↓

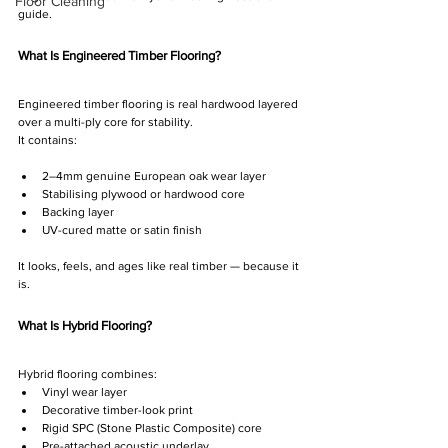
Floor Cleaning
guide.
What Is Engineered Timber Flooring?
Engineered timber flooring is real hardwood layered 
over a multi-ply core for stability.
It contains:
2–4mm genuine European oak wear layer
Stabilising plywood or hardwood core
Backing layer
UV-cured matte or satin finish
It looks, feels, and ages like real timber — because it 
is.
What Is Hybrid Flooring?
Hybrid flooring combines:
Vinyl wear layer
Decorative timber-look print
Rigid SPC (Stone Plastic Composite) core
Pre-attached acoustic underlay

↑

Action item | In which lines of the records does the word "What" appear? Copy each of them.

Written answer |
What Is Engineered Timber Flooring?
What Is Hybrid Flooring?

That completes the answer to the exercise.